The News Huddlines, which ran on Radio 2 for more than 50 series from 1975-2001, took a wry look at the headlines; much of it was contributed by the listeners, and several successful comedy writers, including Simon Blackwell and Andy Hamilton, got their first start through it. Hudd, always supportive of his fellow performers and writers, encouraged and promoted new talent.
His obsession with the history of show business, and particularly music hall, came during one of his early stints on stage at the Finsbury Park Empire in 1959, when he watched GH Elliott, then well over 80, perform to an audience of about 30, from the wings alongside Max Miller. “Isn’t he brilliant?” Miller asked. “Magic,” Hudd agreed. “What a shame there’s nobody in.” “It’s all over,” was Miller’s reply.

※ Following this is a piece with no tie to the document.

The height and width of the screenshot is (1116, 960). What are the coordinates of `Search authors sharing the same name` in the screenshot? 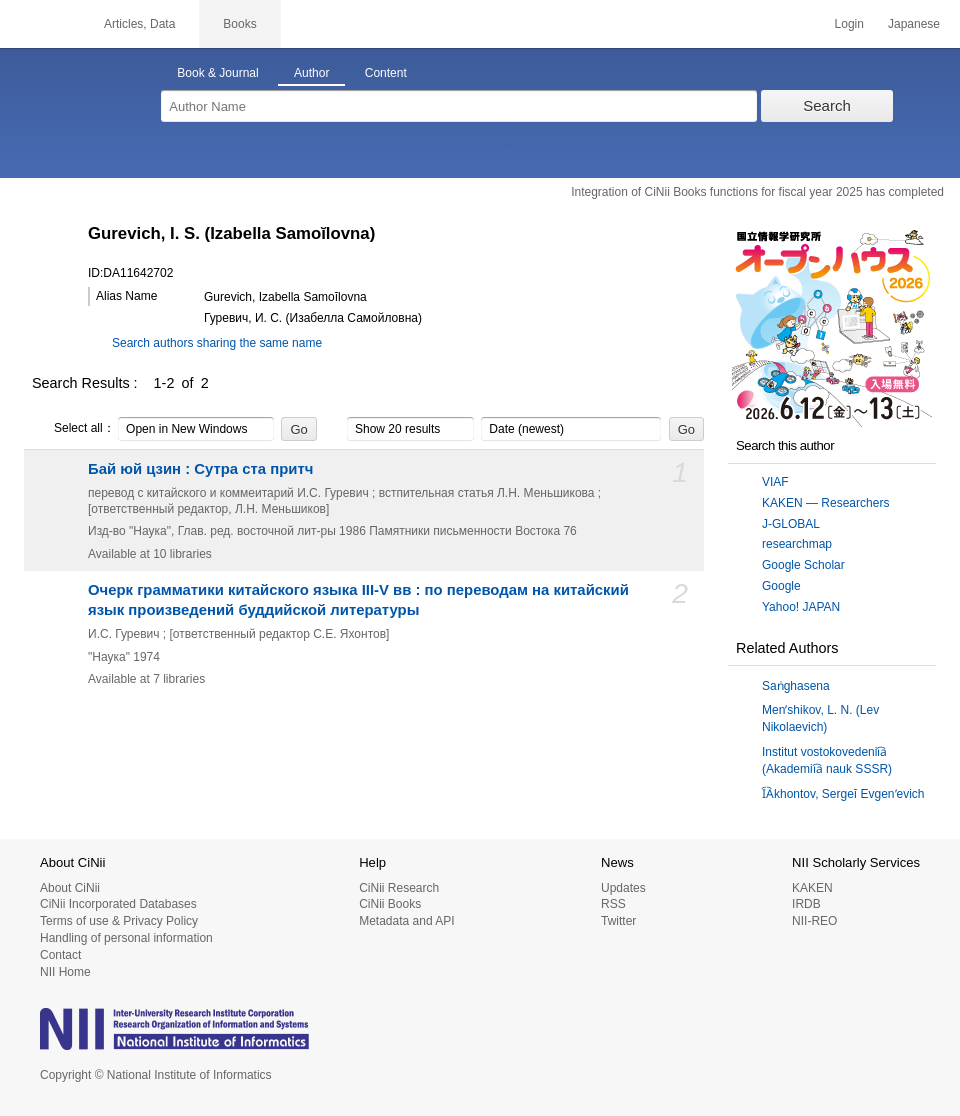 It's located at (217, 343).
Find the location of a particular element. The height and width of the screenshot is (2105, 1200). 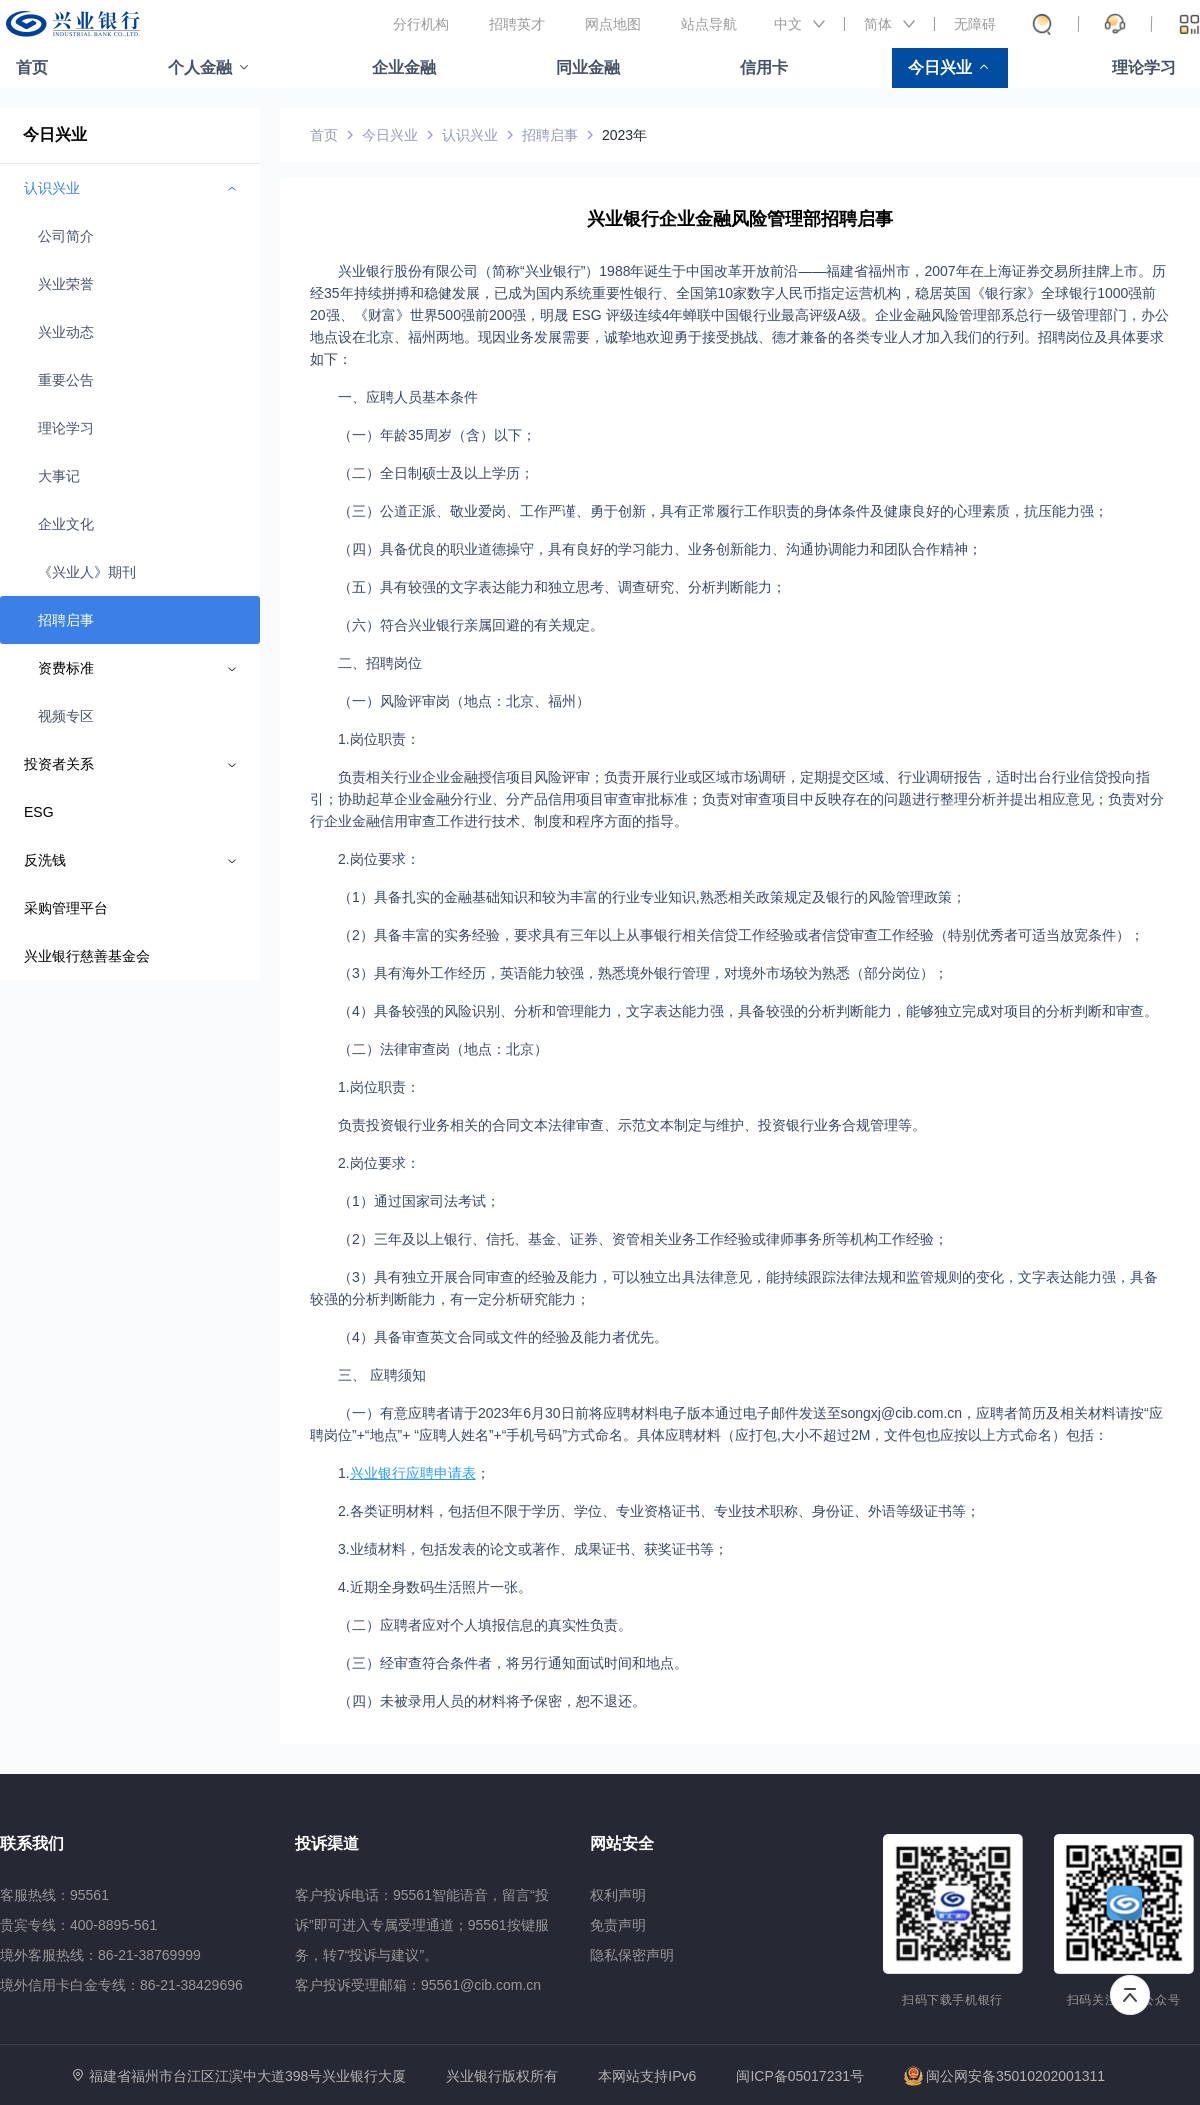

But Hudd had caught the last gasp of variety, with the chance to work alongside some of the great names in the field, whom he had watched growing up, as well as other newcomers, such as Peter Sellers, Dave Allen, Tom Jones, Max Bygraves and Engelbert Humperdinck (then still Gerry Dorsey).
Roy Hudd was born in Croydon on May 16, 1936, the son of a carpenter, Harry Hudd, who left the family just after the war, and his wife Evie, who had mental health problems and committed suicide when Roy was 10. He was not, however, to discover the cause of her death until more than 60 years later, when researching his autobiography. He was brought up by his grandmother in what he claimed was a very happy childhood; though the family were poor, a priority was the treat of a weekly visit to the music hall.
Hudd did his national service with the RAF, before going to Regent Street Polytechnic (now the University of Westminster) to study as a commercial artist. Part of his apprenticeship, in lettering and poster layout, included working with Harry Beck, responsible for the radical design of the London Underground map.
In 1957, he formed a double act with Eddy Kay, appearing on stage at Streatham and on radio’s In Town Tonight before landing the Butlin’s job. As well as The News Huddlines, he popped up in the original radio Hitchhiker’s Guide to the Galaxy (1978) and, from the mid-1960s, on a number of TV sketch shows.
He later took straight roles in Dennis Potter’s Lipstick on Your Collar (1993) and Karaoke (1996) as well as part on Common as Muck (1994-97) and Ashes to Ashes (2010). He had guest roles on such shows as One Foot in the Grave, Benidorm, Midsomer Murders, Casualty, Holby City and Broadchurch, though he was almost certainly best known for his spell in Coronation Street in 2002-03.
On the big screen, he had parts in Up Pompeii (1971) and the following year’s Up the Chastity Belt. Beside Oliver! and Underneath the Arches, his stage work included numerous pantomimes and The Wizard of Oz (Royal Festival Hall, 2008) as the Wizard, as well as straight classics by Shakespeare, Coward and Wilde. He wrote more than 20 books on music hall and show business, amassed a collection of memorabilia, and was instrumental in supporting the preservation and restoration of historic theatres.
Roy Hudd was appointed OBE in 2004. By his first wife, Ann, whom he married in 1961, he had a son, Max. After divorcing in 1983, he married, in 1988, Debbie Flitcroft, who survives him with his son.